Another useful source of data could be the three-dimensional information of forest canopy. We can obtain it using two different approaches: either capturing it with a LiDAR device or reconstructing it by using Stereoscopy.

Height map of forest canopy obtained with LiDAR.

Using three-dimensional information is an approach that several people working to monitor forests already reported as beneficial. For instance, Pachama reports using it as one of their data sources.

Another data type that has proven helpful for monitoring forests comes from Synthetic Aperture Radar (SAR) satellites.

In summary, there are many diverse types of data coming from satellites using varied capture strategies; this is good news for us as they may complement each other by capturing different features of the forests. The image below is an excellent review of data sources available to monitor forests.

Useful satellites for forest monitoring — Taken from Harry Carstairs (@harry_carstairs on Twitter)


This article allows us to see first-hand the impact of human activities on forests across time. It is an example showing the vast amount of information available to understand how we impact ecosystems. It’s not the only one; there are lots of data showing how we disrupt the natural landscapes. How we unbalanced the sources and sinks of greenhouse gases in the atmosphere is well understood. There is extensive evidence proving climate change is real. The last report from The Intergovernmental Panel on Climate Change (IPCC) of the United Nations (UN) confirms what we already known from previous assessment reports.

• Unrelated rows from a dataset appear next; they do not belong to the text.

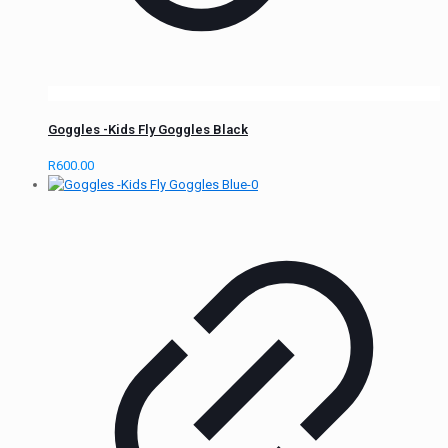
Goggles -Kids Fly Goggles Black
R
600.00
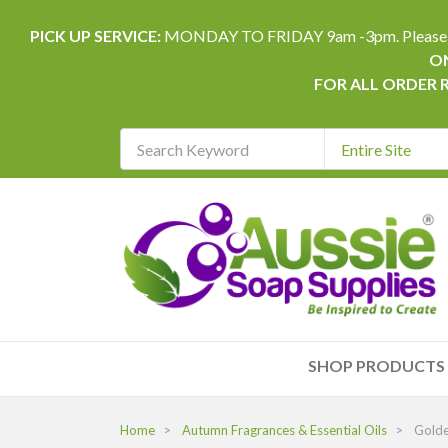
PICK UP SERVICE:
MONDAY TO FRIDAY 9am -3pm. Please allow 
ON
FOR ALL ORDER 
Search
Keyword
REQUIRED
SHOP PRODUCTS
Home
Autumn Fragrances & Essential Oils
Gold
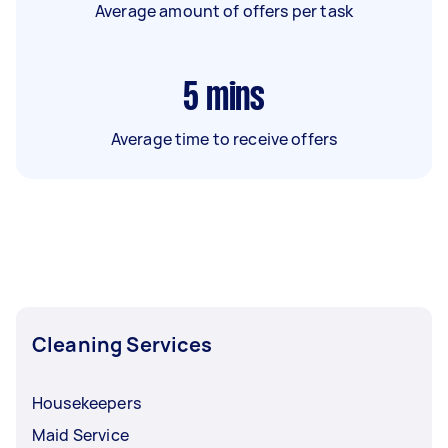
Average amount of offers per task
5
mins
Average time to receive offers
Cleaning Services
Housekeepers
Maid Service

Despite all this, there are still people denying climate change or our responsibility in causing it. We should not be pessimistic about it. This is not the first case in which data proved how human activity affected the environment and was faced with criticism and denial. The use of chemicals chlorofluorocarbons (CFCs) became widespread in the 1960s. These components were used in industries as well in households in air conditioning units and aerosols like hairspray. When scientists analyzed the ozone layer changes, it became well understood that we were damaging it by the extensive use of products containing those chemicals. The discovery initially faced various attempts to discredit the investigation by deniers and companies using the harmful compounds. The president of one aerosol manufacturing company even claimed that the KGB was behind the criticism of CFCs. The scientific findings finally won the dispute giving place to the Montreal Protocol of 1987. This treaty phased out the production of ozone-destroying substances such as CFCs. The UN estimates that the hole has shrunk between one and three percent per decade since then. Several articles (e.g., here and here) show how the ozone layer healing is closely related to this change in our behavior and is not just a lucky coincidence.

Conserving existing forests or carrying out projects to increase tree-covered regions is part of the solution. Also, the carbon offsets initiative is a great way to provide economic incentives to these activities. But rising forests coverage or developing more technological solutions to remove greenhouse gases from the atmosphere will not completely solve the problem. To reach the point where the concentration of such gases starts to decrease, we need to cut emissions as much as possible, as soon as we can. It will not be an easy task, but it is one worth pursuing. This is greatly explained in the article “To Stop Climate Change, Time is as Important as Tech” by Dr. Jonathan Foley (Executive Director of Project Drawdown).

We’re in a race against time. Luckily we have science and data as our allies. It is up to us to use this information to shape our behavior and push policymakers and companies to implement changes to reduce emissions.